§ AIM OF THE EXERCISE: Print the data below exactly as it stands, and keep the pictures out.

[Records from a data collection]
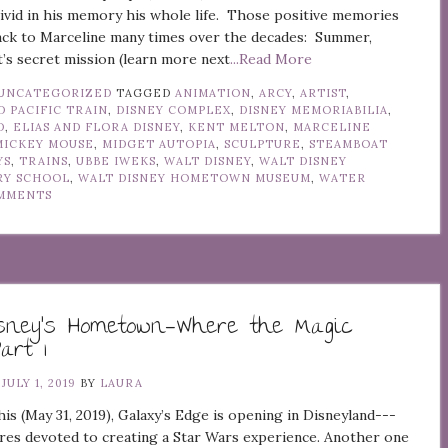
vivid in his memory his whole life. Those positive memories
ack to Marceline many times over the decades: Summer,
’s secret mission (learn more next
...Read More
UNCATEGORIZED
TAGGED
ANIMATION
,
ARCY
,
ARTIST
,
 PACIFIC TRAIN
,
DISNEY COMPLEX
,
DISNEY MEMORIABILIA
,
D
,
ELIAS AND FLORA DISNEY
,
KENT MELTON
,
MARCELINE
MICKEY MOUSE
,
MIDGET AUTOPIA
,
SCULPTURE
,
STEAMBOAT
YS
,
TRAINS
,
UBBE IWEKS
,
WALT DISNEY
,
WALT DISNEY
RY SCHOOL
,
WALT DISNEY HOMETOWN MUSEUM
,
WATER
MMENTS
isney’s Hometown—Where the Magic
art 1
N
JULY 1, 2019
BY
LAURA
this (May 31, 2019), Galaxy’s Edge is opening in Disneyland---
res devoted to creating a Star Wars experience. Another one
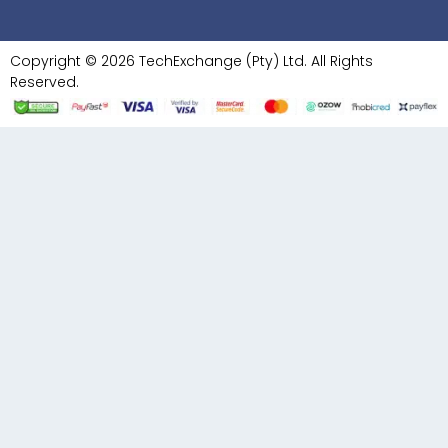
Copyright © 2026 TechExchange (Pty) Ltd. All Rights
Reserved.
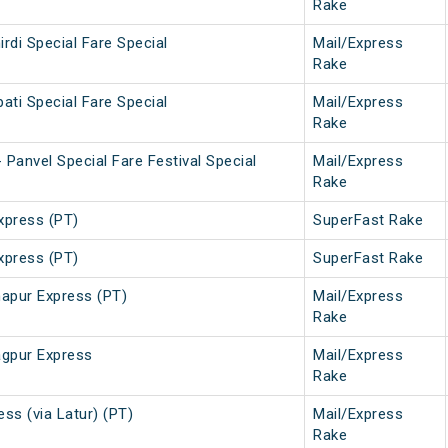
Rake
irdi Special Fare Special
Mail/Express
Rake
pati Special Fare Special
Mail/Express
Rake
Panvel Special Fare Festival Special
Mail/Express
Rake
press (PT)
SuperFast Rake
press (PT)
SuperFast Rake
apur Express (PT)
Mail/Express
Rake
gpur Express
Mail/Express
Rake
ss (via Latur) (PT)
Mail/Express
Rake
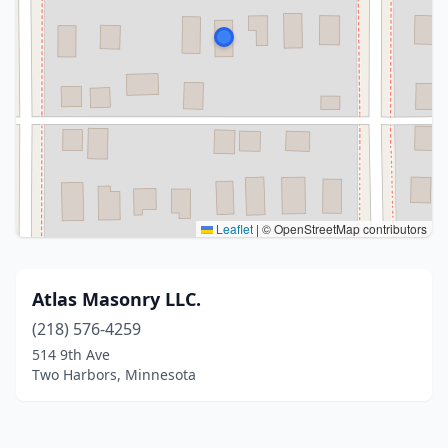
Leaflet
|
© OpenStreetMap contributors
Atlas Masonry LLC.
(218) 576-4259
514 9th Ave
Two Harbors, Minnesota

§ EXERCISE ANSWER:
vivid in his memory his whole life. Those positive memories
ack to Marceline many times over the decades: Summer,
’s secret mission (learn more next
...Read More
UNCATEGORIZED
TAGGED
ANIMATION
,
ARCY
,
ARTIST
,
 PACIFIC TRAIN
,
DISNEY COMPLEX
,
DISNEY MEMORIABILIA
,
D
,
ELIAS AND FLORA DISNEY
,
KENT MELTON
,
MARCELINE
MICKEY MOUSE
,
MIDGET AUTOPIA
,
SCULPTURE
,
STEAMBOAT
YS
,
TRAINS
,
UBBE IWEKS
,
WALT DISNEY
,
WALT DISNEY
RY SCHOOL
,
WALT DISNEY HOMETOWN MUSEUM
,
WATER
MMENTS
isney’s Hometown—Where the Magic
art 1
N
JULY 1, 2019
BY
LAURA
this (May 31, 2019), Galaxy’s Edge is opening in Disneyland---
res devoted to creating a Star Wars experience. Another one
Copyright © 2026 TechExchange (Pty) Ltd. All Rights
Reserved.
Rake
irdi Special Fare Special
Mail/Express
Rake
pati Special Fare Special
Mail/Express
Rake
Panvel Special Fare Festival Special
Mail/Express
Rake
press (PT)
SuperFast Rake
press (PT)
SuperFast Rake
apur Express (PT)
Mail/Express
Rake
gpur Express
Mail/Express
Rake
ss (via Latur) (PT)
Mail/Express
Rake
Leaflet
|
© OpenStreetMap contributors
Atlas Masonry LLC.
(218) 576-4259
514 9th Ave
Two Harbors, Minnesota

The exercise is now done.